:: Work task ::
Each line of the records below that contains "World" needs to be copied.

:: Materials provided ::

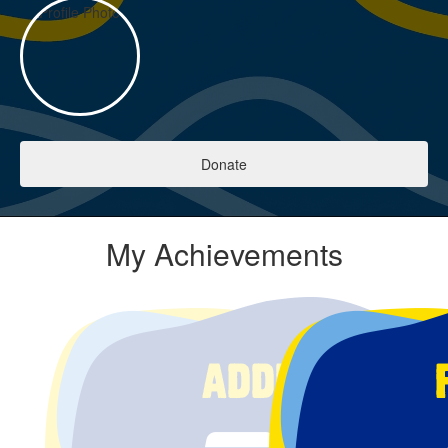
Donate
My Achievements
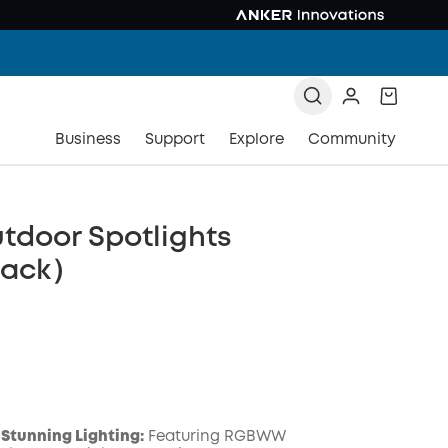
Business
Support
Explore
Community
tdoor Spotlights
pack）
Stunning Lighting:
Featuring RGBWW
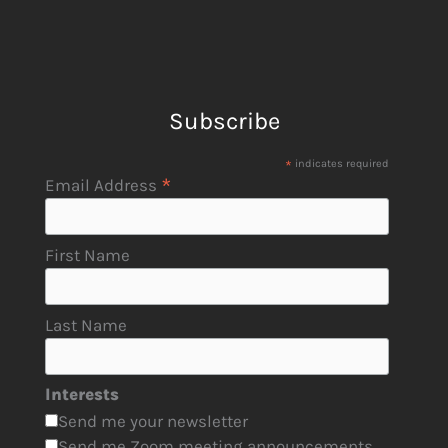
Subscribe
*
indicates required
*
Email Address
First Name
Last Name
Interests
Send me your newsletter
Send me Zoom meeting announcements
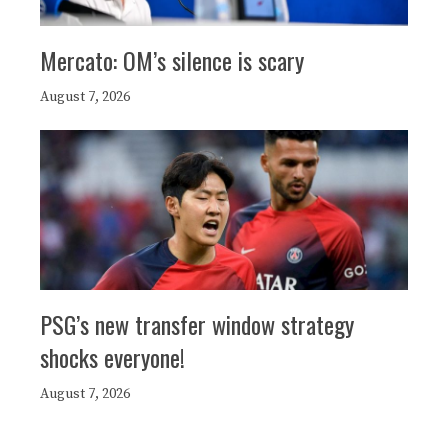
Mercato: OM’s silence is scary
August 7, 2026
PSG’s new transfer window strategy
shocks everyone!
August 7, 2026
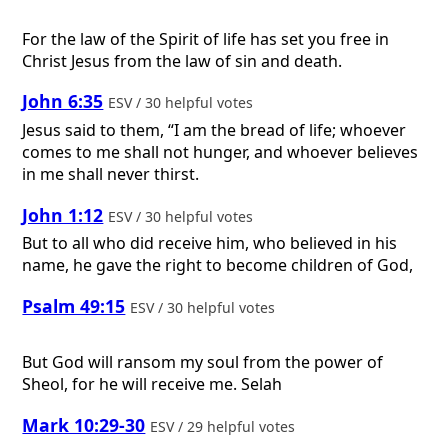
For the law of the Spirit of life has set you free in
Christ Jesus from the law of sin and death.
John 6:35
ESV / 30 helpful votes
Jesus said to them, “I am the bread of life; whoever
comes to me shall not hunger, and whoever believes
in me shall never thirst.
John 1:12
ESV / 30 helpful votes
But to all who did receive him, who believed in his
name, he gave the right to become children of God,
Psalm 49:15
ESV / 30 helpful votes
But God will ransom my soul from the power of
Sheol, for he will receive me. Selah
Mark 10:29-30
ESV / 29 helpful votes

...

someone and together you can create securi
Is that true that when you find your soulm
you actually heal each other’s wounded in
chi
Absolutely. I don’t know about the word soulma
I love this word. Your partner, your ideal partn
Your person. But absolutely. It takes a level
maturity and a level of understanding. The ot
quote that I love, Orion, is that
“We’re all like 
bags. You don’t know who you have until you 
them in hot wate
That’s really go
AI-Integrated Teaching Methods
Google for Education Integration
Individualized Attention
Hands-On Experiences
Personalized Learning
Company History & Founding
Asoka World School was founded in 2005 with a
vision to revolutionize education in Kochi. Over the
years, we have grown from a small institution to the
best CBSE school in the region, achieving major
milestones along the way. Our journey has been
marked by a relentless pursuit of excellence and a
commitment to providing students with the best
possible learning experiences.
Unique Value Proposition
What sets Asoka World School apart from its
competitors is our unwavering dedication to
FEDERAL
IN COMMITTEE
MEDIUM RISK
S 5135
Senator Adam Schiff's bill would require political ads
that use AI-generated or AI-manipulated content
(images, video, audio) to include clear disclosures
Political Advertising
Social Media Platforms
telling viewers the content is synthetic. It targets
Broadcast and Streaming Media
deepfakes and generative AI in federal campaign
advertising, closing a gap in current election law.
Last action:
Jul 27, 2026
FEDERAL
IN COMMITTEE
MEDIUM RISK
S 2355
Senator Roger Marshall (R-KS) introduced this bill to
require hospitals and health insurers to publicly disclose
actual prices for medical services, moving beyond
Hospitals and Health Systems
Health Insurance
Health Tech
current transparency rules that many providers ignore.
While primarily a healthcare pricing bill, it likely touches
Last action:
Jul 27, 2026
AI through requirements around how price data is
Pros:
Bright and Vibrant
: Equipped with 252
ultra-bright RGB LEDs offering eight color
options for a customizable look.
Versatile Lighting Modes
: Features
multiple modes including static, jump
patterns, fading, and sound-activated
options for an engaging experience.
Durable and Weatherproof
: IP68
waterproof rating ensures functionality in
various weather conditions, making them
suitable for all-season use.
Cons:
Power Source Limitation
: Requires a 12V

* * *

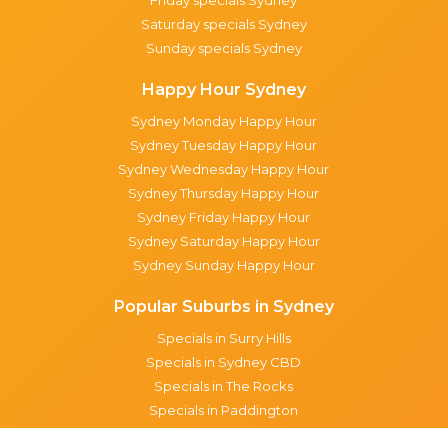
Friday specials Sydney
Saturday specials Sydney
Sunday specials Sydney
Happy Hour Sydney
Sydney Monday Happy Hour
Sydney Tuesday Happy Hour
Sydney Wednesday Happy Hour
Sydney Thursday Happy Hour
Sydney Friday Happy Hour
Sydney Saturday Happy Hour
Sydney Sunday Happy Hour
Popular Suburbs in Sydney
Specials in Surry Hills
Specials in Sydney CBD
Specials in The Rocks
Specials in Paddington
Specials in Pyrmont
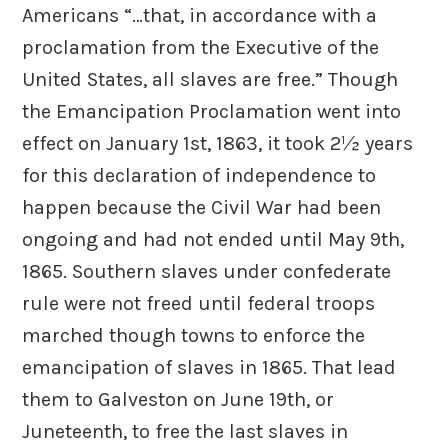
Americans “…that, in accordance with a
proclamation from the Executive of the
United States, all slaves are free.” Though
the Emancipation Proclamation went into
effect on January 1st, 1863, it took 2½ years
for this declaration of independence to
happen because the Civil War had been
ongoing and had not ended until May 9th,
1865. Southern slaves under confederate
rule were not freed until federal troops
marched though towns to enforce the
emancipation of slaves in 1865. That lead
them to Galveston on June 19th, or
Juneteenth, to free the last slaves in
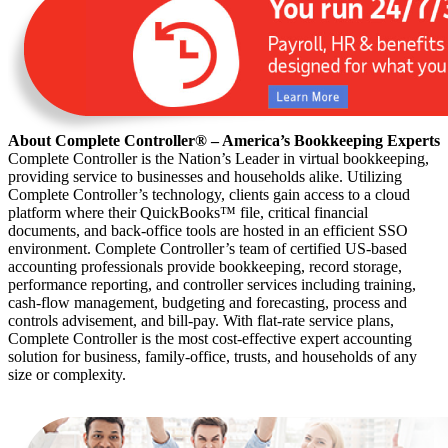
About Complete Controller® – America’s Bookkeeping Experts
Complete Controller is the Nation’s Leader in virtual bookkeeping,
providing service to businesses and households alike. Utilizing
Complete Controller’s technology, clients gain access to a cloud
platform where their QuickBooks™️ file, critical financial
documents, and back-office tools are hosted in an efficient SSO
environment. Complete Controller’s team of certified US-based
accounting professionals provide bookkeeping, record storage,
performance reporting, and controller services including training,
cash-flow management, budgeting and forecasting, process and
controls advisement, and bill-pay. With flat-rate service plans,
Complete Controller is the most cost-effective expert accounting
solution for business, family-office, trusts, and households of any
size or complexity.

:: Task result ::
Asoka World School was founded in 2005 with a
What sets Asoka World School apart from its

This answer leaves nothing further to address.